Real Recipes From Real Home Cooks ®

creme brulee w/berries (sallye)

(1 rating)
Recipe by
sallye bates
Austin, TX

This was a favorite dish my daughter served at catering events. It is very tasty and makes an elegant presentation. I have tried to simplify it a bit, but you can "gussy" it up with mint sprigs, coconut sprinkles or other garnishments as your desire. Note: The prep time includes the time required to chill in the refrigerator. Enjoy

(1 rating)
yield 6 serving(s)
prep time 3 Hr
cook time 35 Min
method Stove Top

Ingredients For creme brulee w/berries (sallye)

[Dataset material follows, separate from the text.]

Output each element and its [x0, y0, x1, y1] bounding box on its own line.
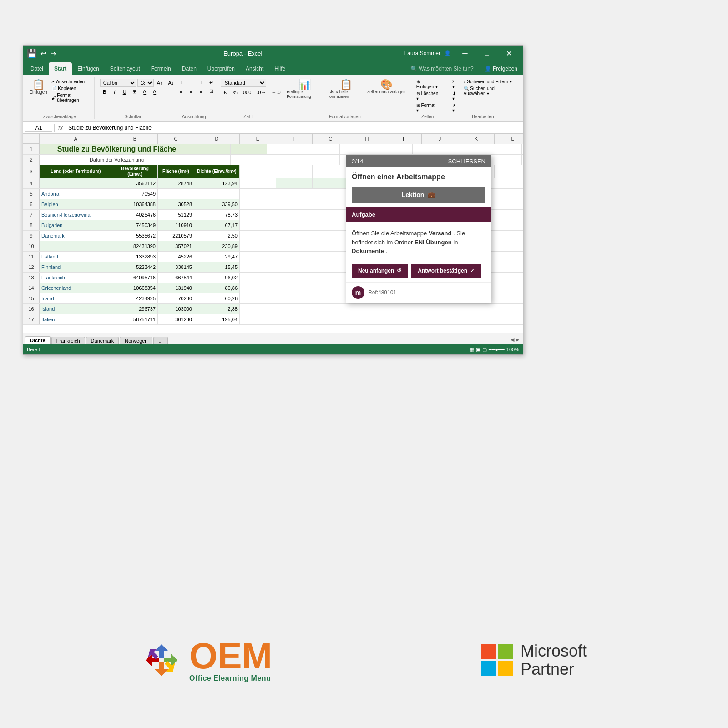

  • CREME BRULEE INGREDIENTS
  • 6
    extra large egg yolks
  • 1-1/4 c
    granulated sugar
  • 3 c
    heavy cream
  • 1-1/2 tsp
    real mexican vanilla
  • 1 c
    fresh raspberries ***
  • 6 to 8
    frozen pastry shells (preformed)
  • RASPBERRY*** SAUCE
  • 1 c
    fresh raspberries***
  • 1/2 c
    granulated sugar
  • 2 Tbsp
    dry white wine
  • 1/4 c
    water

How To Make creme brulee w/berries (sallye)

  • 1
    Bake pastry shells at 350ºF until light toasty brown and set aside. (about 5 minutes)
  • 2
    Lightly whisk egg yolks. Place eggs and 1/2 cup of sugar in the top half of a double boiler over very hot water over medium heat
  • 3
    Vigorously whisk until lemon colored and the consistency of mousse. Remove from heat and set aside.
  • 4
    Place cream, remainder of sugar and vanilla in a heavy saucepan over medium heat. Bring to a boil, then immediately remove from heat. Slowly pour into egg yolks mixture, whisking rapidly as you pour.
  • 5
    Return double boiler back to medium heat. Cook, stirring constantly until mixture is quite thick (about 10 minutes)
  • 6
    Remove top half of double boiler and place in a bowl of ice. Stir occasionally while mixture cools until it reaches the consistency of a very thick custard.
  • 7
    Spread a single layer of fresh raspberries over the bottom of baked puff pastry shells. Spoon cooled crème over raspberries to the top of the shells.
  • 8
    Place in refrigerator for at least 3 hours up to 8 hours.
  • 9
    When chilled, sprinkle 2 tablespoon sugar over each filled shell. OPTIONS: If you have a hand held kitchen butane torch, you can use it to caramelize the sugar. If you don't have a torch, place shells on a baking sheet lined with parchment paper about 6 inches away from broiler flame for about 3 minutes or until sugar caramelized. DO NOT OVERCOOK OR CREME WILL MELT.
  • 10
    immediately remove from heat. Pour raspberry sauce over the bottom of 6 dessert plates. Place a crème brulee in the center of each and serve immediately.
  • 11
    HOW TO MAKE THE RASPBERRY SAUCE.
  • 12
    Cook over medium heat sugar, water, and white wine in a heavy small pan or skillet until sugar is completely dissolved and you have a smooth syrup. Remove from heat and allow to cool
  • 13
    Place raspberries in food processor or blender and puree until very smooth. Strain through a fine sieve to remove all the seeds.
  • 14
    Whisk the simple syrup and raspberry puree together until well blended.
  • 15
    ***You can substitute blueberries, sliced strawberries, blackberries, or your choice of other kinds.